Yes, they do. So in principle both answers are correct, though one of them is not very probable.


https://www.duolingo.com/profile/RossLarcom

What is the German plural for potatoes?


https://www.duolingo.com/profile/fehrerdef
Mod
  • 127

Kartoffeln


https://www.duolingo.com/profile/NajlaDzano

I could swear it said deine and not eine!!!


https://www.duolingo.com/profile/Ugur347

Why 'he eats a tomato' is unacceptable? How can we know if it is simple or continuous tense?


https://www.duolingo.com/profile/fehrerdef
Mod
  • 127

Your mistake is not connected to simple or progressive tenses. It is just that "Kartoffel" doesn't mean "tomato", but "potato".

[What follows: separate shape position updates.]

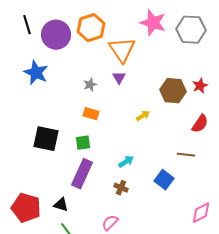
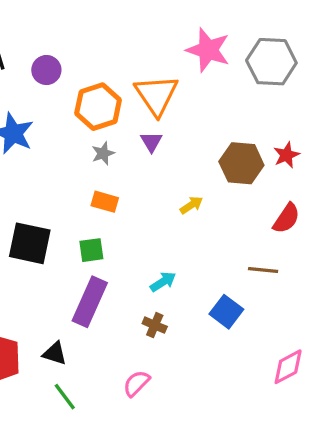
orange hexagon: (91, 28) -> (98, 107), moved
purple circle: (56, 35) -> (46, 70), size x0.6

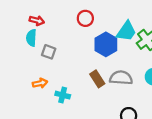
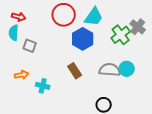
red circle: (85, 18) -> (64, 15), size x1.5
cyan trapezoid: (126, 31) -> (94, 17), moved
gray semicircle: (121, 78) -> (110, 70), moved

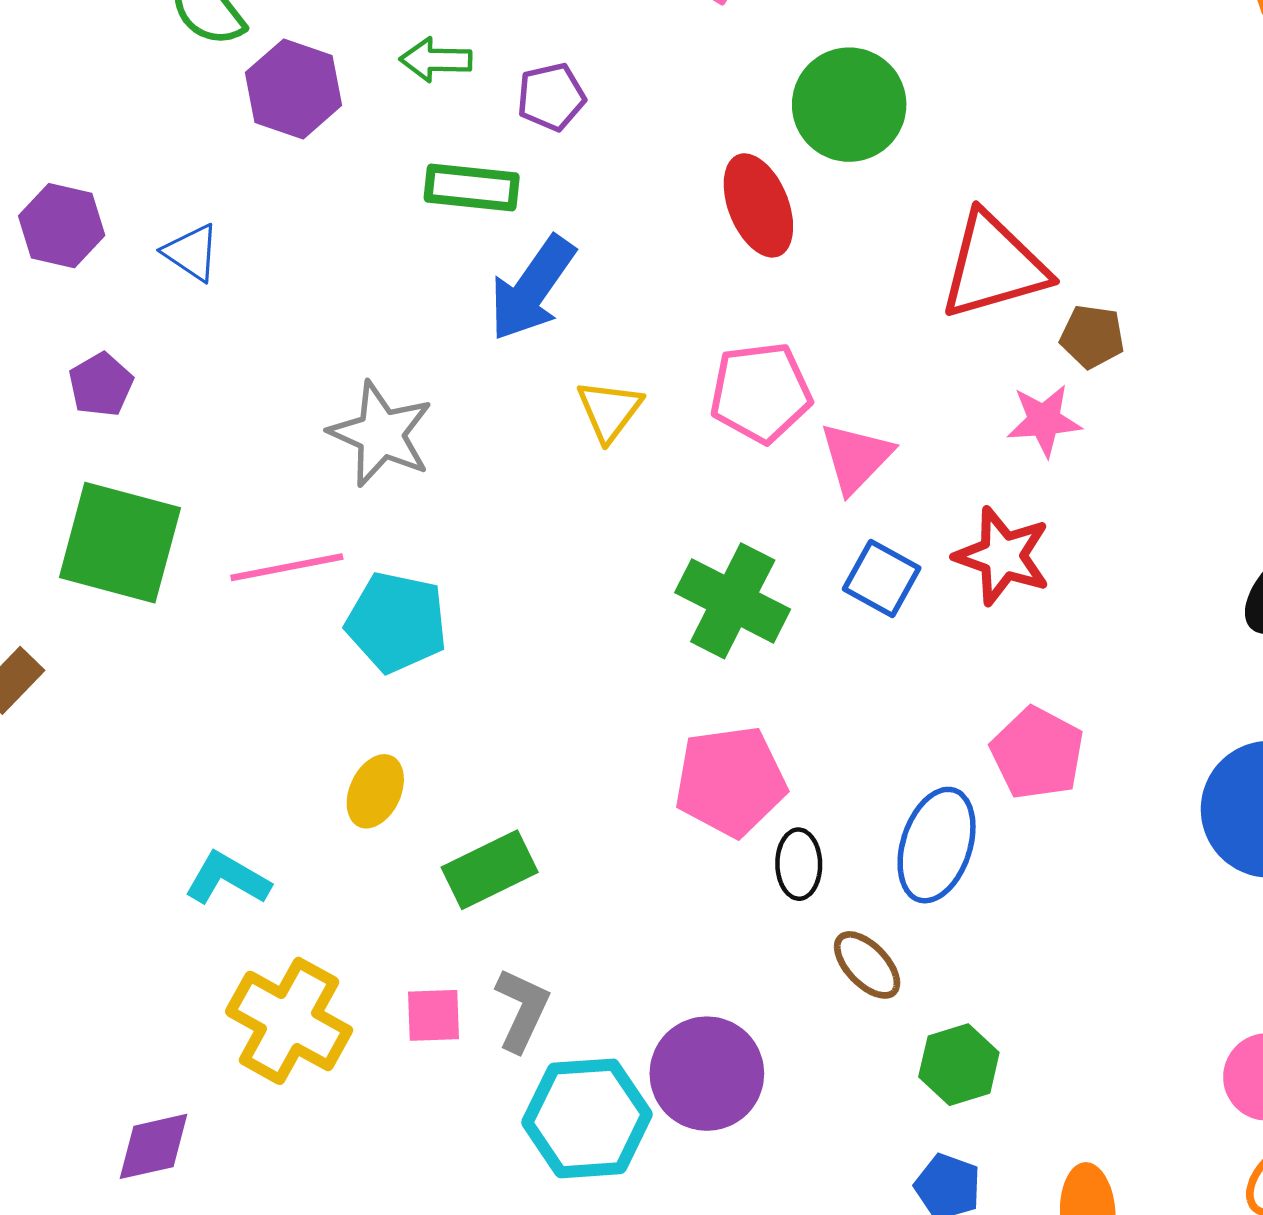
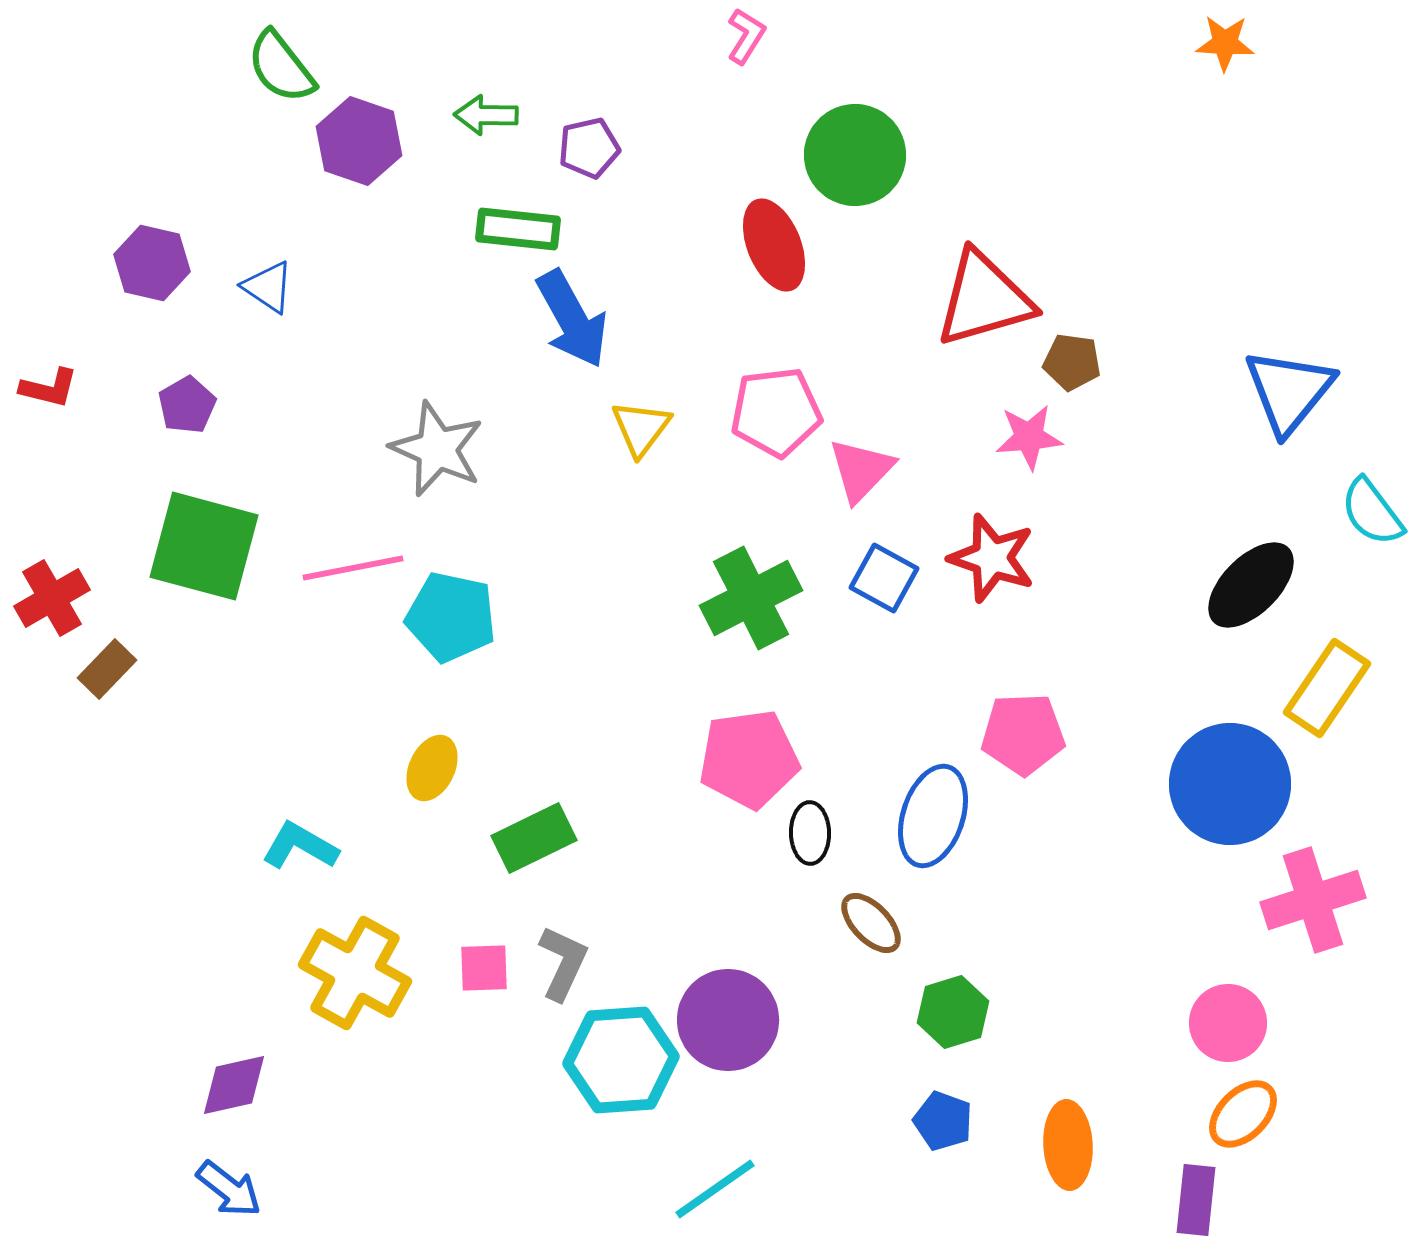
blue arrow: (532, 288) -> (572, 319), turned -64
green cross: (733, 601) -> (751, 598), turned 36
pink pentagon: (1037, 753) -> (1023, 734), turned -30

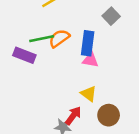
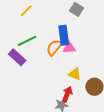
orange semicircle: (59, 38) -> (54, 48), moved
purple rectangle: (24, 55) -> (17, 57), turned 36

https://www.duolingo.com/profile/SamruddhiJ10

I am confused about where to use ein and where to use eine


https://www.duolingo.com/profile/fehrerdef
Mod
  • 127

You have to learn the grammatical gender of all nouns. "ein" is for masculine and neuter ones, "eine" for feminine ones. But this holds only for nominative case. Here you need an accusative. masculine nouns would have "einen" then.
"Kartoffel" is feminine. So better learn "die Kartoffel".


https://www.duolingo.com/profile/Simuxas

"Creed is eating an apple...I found a potato".


https://www.duolingo.com/profile/BrendaHens3

I'm confused at to why it is not "einen Kartoffel". The potato is the direct object making it accusative case correct?


https://www.duolingo.com/profile/fehrerdef
Mod
  • 127

Yes. But "Kartoffel" is feminine. "einen" is only used for masculine accusative.


https://www.duolingo.com/profile/Ann-Marie101049

I'm Canadian and I was taught to spell "potatoe" with the "e". Does that mean each time I do so, I will be told I'm incorrect? I think Duolingo needs several fixes.


https://www.duolingo.com/profile/christian

I'm sorry to say, but this means you don't know how to spell "potato" . In any variety of English, even in Canada, the plural is "potatoes", but the singular is "potato".


https://www.duolingo.com/profile/fehrerdef
Mod
  • 127

It's not Duo, but you who seems to need a fix. You can look into any dictionary. "potato" is spelt without an "e" in the end, even in Canada.